New Scholastic year – Be Prepared!

New scholastic year – Be prepared!

 

If you are either a parent of a child just diagnosed with ADHD or you are an expert by now 😉 we would like to bring you some useful points to be prepared for the new scholastic year. Let’s help our kids start off on the right foot this year!

 

Children get anxious as soon as there is the glimpse of the first day of school.  They know they have learning issues, trouble in organisation and in some cases in writing and reading, and while summer was their salvation from academic stress, summer always ends.

Our comments like …..the next scholastic year will be a better one….. we will study more…… it is going to be different…….they don’t help but just create more pressure. In order to help we may get more support, different tutors, private lessons or even switch schools and although at times some changes do help, the child may find it difficult to live up to the standard parents set. And there is no worst feeling than failure.

 

So the first point (Tip 1) we would like to bring you is to acknowledge and be open about the child struggles.  Tell them that you know it is not going to be easy but you are proud of all the effort the child is doing regardless of the grades.  Offer your support and this will boost their self-esteem. Learning is a journey in a child’s life.  It is not just grades and exams and unfair expectations but learning new things and ways, broaden once knowledge in a fun and loving way.

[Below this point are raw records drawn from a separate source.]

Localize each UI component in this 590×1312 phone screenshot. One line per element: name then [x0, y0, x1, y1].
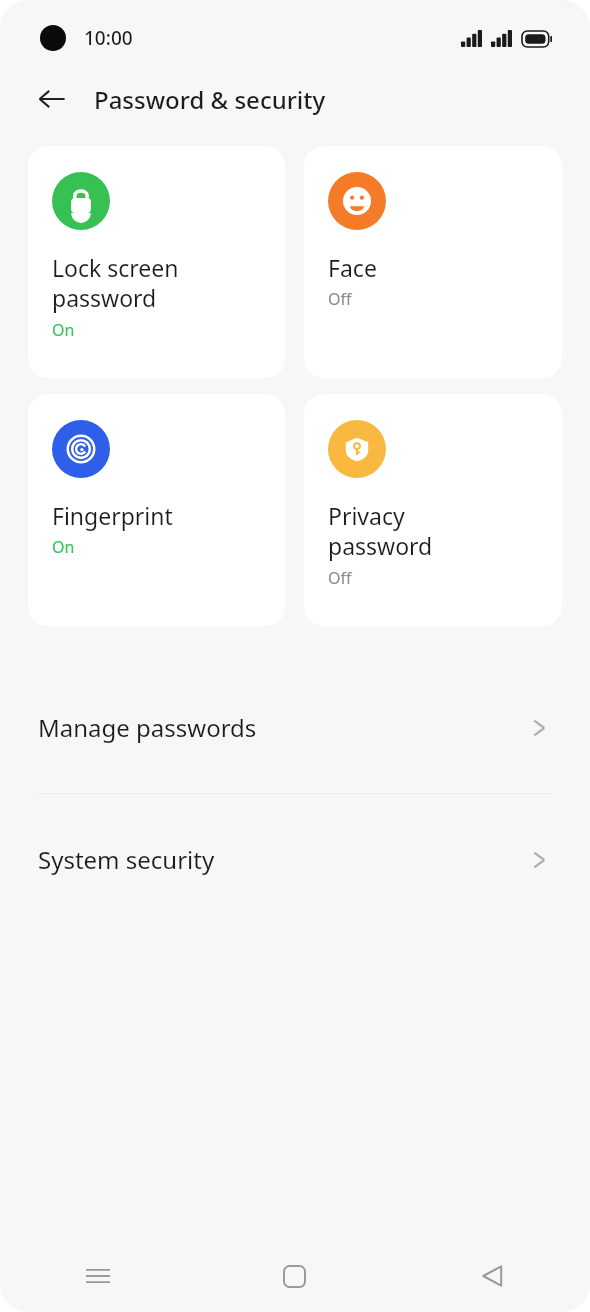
staticText: On	[52, 536, 75, 558]
button[interactable]: Fingerprint	[28, 394, 285, 626]
button[interactable]: Manage passwords	[0, 662, 590, 793]
staticText: 10:00	[84, 25, 133, 51]
button[interactable]: Face	[304, 146, 562, 378]
staticText: Off	[328, 567, 352, 589]
button[interactable]: Privacy password	[304, 394, 562, 626]
staticText: Face	[328, 252, 377, 283]
staticText: System security	[38, 843, 215, 876]
button[interactable]: Back	[393, 1240, 590, 1312]
button[interactable]: System security	[0, 794, 590, 925]
button[interactable]: Back	[26, 73, 78, 125]
staticText: Privacy password	[328, 500, 433, 562]
button[interactable]: Home	[196, 1240, 393, 1312]
button[interactable]: Recent apps	[0, 1240, 196, 1312]
staticText: Manage passwords	[38, 711, 257, 744]
staticText: Fingerprint	[52, 500, 173, 531]
staticText: Off	[328, 288, 352, 310]
staticText: On	[52, 319, 75, 341]
staticText: Password & security	[94, 83, 326, 116]
staticText: Lock screen password	[52, 252, 179, 314]
button[interactable]: Lock screen password	[28, 146, 285, 378]
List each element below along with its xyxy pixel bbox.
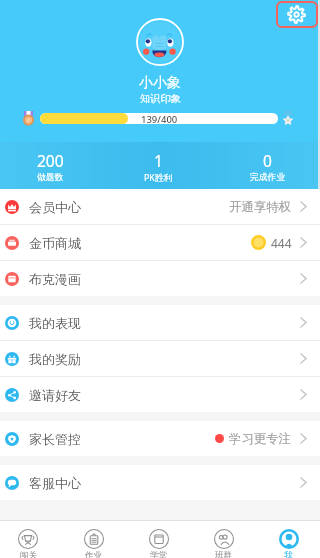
button[interactable]: 0 <box>213 142 320 189</box>
button[interactable]: 200 <box>0 142 104 189</box>
button[interactable]: 作业 <box>61 521 126 558</box>
button[interactable]: 布克漫画 <box>0 261 320 296</box>
button[interactable]: 学堂 <box>126 521 191 558</box>
staticText: 班群 <box>215 550 232 558</box>
button[interactable]: 1 <box>104 142 213 189</box>
staticText: 444 <box>271 235 292 251</box>
staticText: 家长管控 <box>29 431 81 447</box>
button[interactable]: 闯关 <box>0 521 61 558</box>
button[interactable]: 家长管控 <box>0 421 320 456</box>
staticText: 开通享特权 <box>229 199 291 215</box>
staticText: 我的表现 <box>29 315 81 331</box>
staticText: 0 <box>263 150 272 171</box>
staticText: 200 <box>37 150 64 171</box>
staticText: 我 <box>284 550 293 558</box>
staticText: PK胜利 <box>144 172 173 184</box>
staticText: 139/400 <box>141 113 178 124</box>
staticText: 知识印象 <box>140 92 181 105</box>
staticText: 金币商城 <box>29 235 81 251</box>
button[interactable]: 邀请好友 <box>0 377 320 412</box>
staticText: 学堂 <box>150 550 167 558</box>
button[interactable]: 客服中心 <box>0 465 320 500</box>
staticText: 闯关 <box>20 550 37 558</box>
button[interactable]: 班群 <box>191 521 256 558</box>
staticText: 客服中心 <box>29 475 81 491</box>
staticText: 小小象 <box>139 74 181 92</box>
button[interactable]: 我的表现 <box>0 305 320 340</box>
staticText: 做题数 <box>37 172 64 183</box>
button[interactable]: 会员中心 <box>0 189 320 224</box>
button[interactable]: 我 <box>256 521 320 558</box>
staticText: 会员中心 <box>29 199 81 215</box>
staticText: 1 <box>154 150 163 171</box>
button[interactable]: Settings <box>287 5 306 24</box>
staticText: 作业 <box>85 550 102 558</box>
staticText: 完成作业 <box>250 172 286 183</box>
button[interactable]: 金币商城 <box>0 225 320 260</box>
button[interactable]: 我的奖励 <box>0 341 320 376</box>
staticText: 布克漫画 <box>29 271 81 287</box>
staticText: 学习更专注 <box>229 431 291 447</box>
staticText: 邀请好友 <box>29 387 81 403</box>
staticText: 我的奖励 <box>29 351 81 367</box>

When school starts it is important to understand that although we give the psychologist report to the school, teachers and LSA may not have access to it.  So it is advisable (Tip 2) to prepare a copy of the report for each teacher/LSA with an introductory letter.  This could be your first communication with the child teacher/s and LSA.  You may want to discuss your child’s symptoms of ADHD and other learning difficulties like Dyslexia, Dyscalculia etc.  The medication if s/he takes any as well as ADHD accommodations that have helped the child succeed in the past. And if your child is old enough s/he can write the letter themselves.  It is important to be short and straight to the point giving facts and hints and be open to any suggestions from the teacher/LSA how we all can work together.

 

Once a child is statemented the parents will be contacted to go to the school and meet the teacher, LSA and sometimes the Inco to do the IEP (Individual Educational Programme/plan).  This will be done in the beginning of the scholastic year however a month or two might pass from the first day of school.  (Tip 3) be prepared on what is an IEP and what you can expect from it.   The IEP is a legally binding contract between the teacher/LSA/INCO (school) and the parents.  For the IEP the parents can bring along any professional they think will help to plan effectively the learning of their child during the scholastic year.  The IEP is meant to address each child’s unique learning issues and include specific educational goals. The IEP should include information about the child’s strengths and needs and besides academic needs it may also contain areas of concern that have been identified, such as language development, behaviour, or social skills.  It should contain measurable goals which are reasonably accomplished in one year.  The IEP should also include a description of how the child’s progress toward the annual goals are being measured and when reports on the progress of the child will be provided.

Before attending the meeting especially if this is not the first IEP, it is good to read again what the previous year was suggested and achieved.  The parents should write down important points to discuss during the meeting and if you feel to, you may ask that they are included in the IEP.  Ask questions if you don’t understand the terms being used.  Try to stay focused and positive and should the emotions during the meeting take over the process, it is ideal to ask for a reschedule.  Remember that you can sign to show you participated in the meeting, but you don’t have to agree to the goals or services at the meeting.  You can take the IEP home to review, get input, and return later.  The IEP is reviewed at least once a year.  However, if you or the teacher believes that your child isn’t learning or making progress or has achieved the goals sooner than expected, a meeting may be scheduled to revise the IEP.  A written request is to be sent to the school administrators.

 

Parents have to keep in mind that this is a collaboration (working together) between the teacher, LSA, parents and the child.  Respect is a must from all and don’t be ashamed to ask for help and what you can do to reinforce skills at home.